I negotiated a buff out of scrapes (maybe as far as gouges) on one of the panels of the van. They said they would ‘attempt’ it, but they weren’t making any promises because the paint was gone. But they did it! The panel looked brand new, and I’m so glad I got something right!
The average cost of a 2017 Pacifica was around $21,000 on these websites (the sites themselves give you a lot of data to see this type of information). The one we went to see was listed just below $18k, so I knew it wasn’t going to be in mint condition. The question is always: what is your tolerance and is the as-is product worth that value to you? It was to me.
We were about to trek all over for two months with a lot of our stuff (like an entire crib and mattress), two kids, and a dog. I wanted the van. During my test drive of the van, I noted quite a few scratches (possibly in the realm of gouges) on one of the door panels. I really didn’t know what I could or couldn’t ask for, so I countered their offer with $17,000, buffing the door panel, and detailing the vehicle. They accepted! I was happy with the imperfections against the price and was now the proud owner of a 3 year old van.
I’m 7 months in to owning the van, and I love it. I got its first oil change a couple of months ago, and the mechanic said the car is in excellent condition and then was surprised when I said I bought it used. We have put the van to the test with all our travel and house work. I hauled 12 sheets of drywall, a bath tub, a toilet, and a vanity with its counter.
STORIES WE’VE HEARD
“I’m looking for a new car because I just made my last payment on this car.” What? You WANT to always have a car payment? Is your car broken or not functioning well? Is it worth purchasing another brand new vehicle, paying the loan for 5 years, and then repeating the cycle? In my opinion, it is not. Try relishing in your newfound $300, $500, $700 each month that you don’t have to pay towards a car. Enjoy the car that you know you can rely on. You’re still paying all the maintenance costs on a vehicle, so you’re not really saving anything, unless you’ve planned it so that you drive so little that your tires last you those 5 years. Another variation: “We get a new car every three years, but it’s ok because we pay it off early so we own it outright.”
“I’m going to lease so I can get a new car every 3 years.” Why do you need a new car every three years? The dealer is loving the fact that they can count on you to rent the car from them for the car’s three most expensive years of ownership, only to give it back to them and do it all over again, and again. Is your goal to keep up with the Joneses or to make solid financial decisions?

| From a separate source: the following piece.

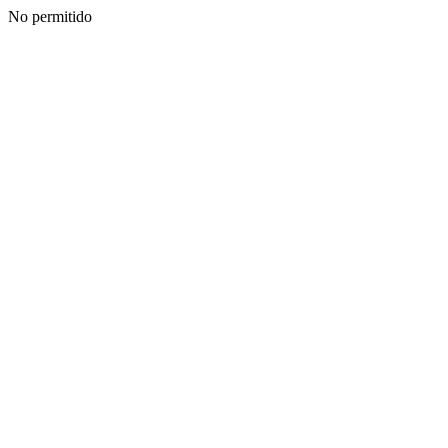
No permitido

LONG TERM COST OF OWNERSHIP
Manufacturers have reputations, based on years of empirical evidence, dictating how long their vehicles usually last and how well they hold their value in the resale market (e.g., Toyota is known for retaining value well). If you can avoid the early stages of a car’s life by buying something a few years old, keep it for many years, maintain it well, and choose a brand that has a strong track record for resale and “car life,” then you can hit the trifecta of a smart purchase.
Mr. ODA is still driving his first adult car. A Nissan. While it was bought new, he has kept it for 11 years thus far and it still runs strong. Each year he owns it, the original purchase price compared to the depreciation to date lowers the average annual cost of his ownership. Since 11 year old cars are depreciating at a very slow rate, if he keeps it maintained, he can save a lot of money compared to the other option of ‘upgrading’ to a newer car that would inherently cost him more money to own each year. Had he bought it 3 years later, it’s possible he could’ve purchased for half the price and still would have owned it for 8+ years while cutting 5 digits off the total cost of ownership. In hindsight, and with our view looking forward, that 3 years of owning it “new” isn’t worth $10,000+.
SUMMARY
The main point here is to be aware of the immediate depreciation of a brand new vehicle’s value. Allowing someone else to take that large value decrease by driving it off the lot can save you money, while still getting a fairly new vehicle. Through Certified Pre-Owned programs, you may even still be covered under vehicle warranties as if you purchased a new vehicle. Or, you can pay still a little less, accept a bit more risk, and get a used car that hasn’t gone through the CPO process. When making the decision on whether to lease, buy new, or buy CPO/used, be sure you’re well informed and weigh all the factors against how this purchase will affect your money, both in terms of cash flow and net worth.